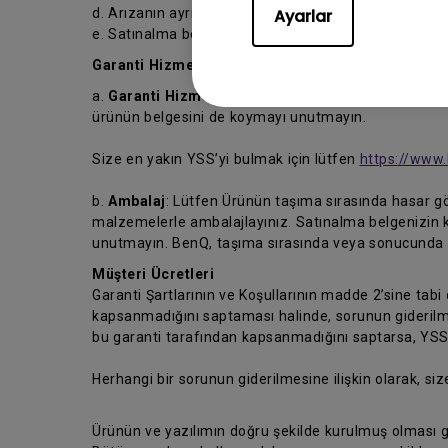
d. Arızanın ayrıntılı açıklaması ve
Ayarlar
e. Satınalma belgesi.
Garanti Hizmeti Almak İçin.
a.
Garanti Hizmeti
: Garanti hizmeti almak için, ürün
ürünün belgesini de koymayı unutmayın.
Size en yakın YSS’yi bulmak için lütfen
https://www.
b.
Ambalaj
: Lütfen Ürünün taşıma sırasında hasar gö
malzemelerle ambalajlayınız. Satınalma belgenizin 
unutmayın. BenQ, taşıma sırasında veya sonucunda m
Müşteri Ücretleri
Garanti Şartlarının ve Koşullarının madde 2’sine tabi
kapsanmadığını saptaması halinde, sorunun giderilmes
bu garanti tarafından kapsanmadığını saptarsa, YSS’ni
Herhangi bir sorunun giderilmesine ilişkin olarak, siz
Ürünün ve yazılımın doğru şekilde kurulmuş olması g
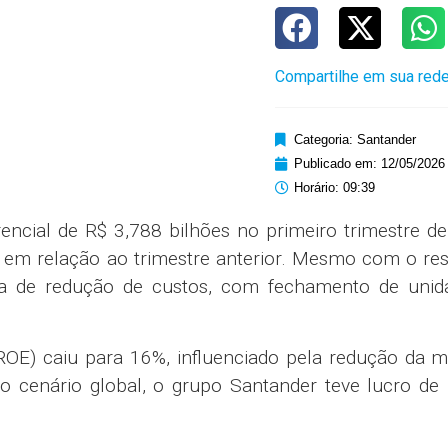
Compartilhe em sua rede
Categoria:
Santander
Publicado em:
12/05/2026
Horário:
09:39
rencial de R$ 3,788 bilhões no primeiro trimestre d
em relação ao trimestre anterior. Mesmo com o res
gia de redução de custos, com fechamento de unid
(ROE) caiu para 16%, influenciado pela redução da
No cenário global, o grupo
Santander
teve lucro de 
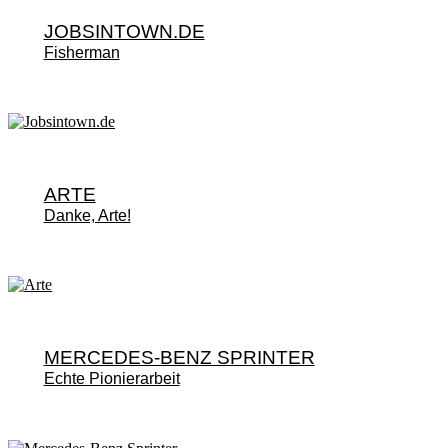
JOBSINTOWN.DE
Fisherman
ARTE
Danke, Arte!
MERCEDES-BENZ SPRINTER
Echte Pionierarbeit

..........

What is expected:
Excluding pictures, copy exactly the lines from the line containing "teve lucro de" through the last line of the data, inclusive.

Task response:
teve lucro de 
JOBSINTOWN.DE
Fisherman
ARTE
Danke, Arte!
MERCEDES-BENZ SPRINTER
Echte Pionierarbeit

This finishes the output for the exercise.